--- START ---
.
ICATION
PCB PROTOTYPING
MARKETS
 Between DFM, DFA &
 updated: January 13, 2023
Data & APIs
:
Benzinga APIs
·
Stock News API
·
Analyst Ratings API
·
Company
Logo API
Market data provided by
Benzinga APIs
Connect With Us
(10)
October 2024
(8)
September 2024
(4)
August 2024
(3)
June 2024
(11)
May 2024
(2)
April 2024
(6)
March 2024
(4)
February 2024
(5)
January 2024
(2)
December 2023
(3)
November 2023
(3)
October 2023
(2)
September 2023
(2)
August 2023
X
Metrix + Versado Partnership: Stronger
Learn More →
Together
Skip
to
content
--- END ---
--- START ---
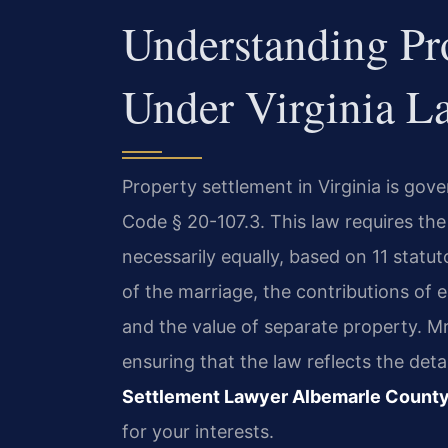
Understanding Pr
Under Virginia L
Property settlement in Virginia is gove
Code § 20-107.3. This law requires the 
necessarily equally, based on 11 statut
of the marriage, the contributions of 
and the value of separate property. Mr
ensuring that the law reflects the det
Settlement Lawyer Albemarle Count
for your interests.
--- END ---
Assignment:
Wherever the string "Virginia" appears in the records above, copy the line it sits in.

Problem solution:
Under Virginia L
Property settlement in Virginia is gove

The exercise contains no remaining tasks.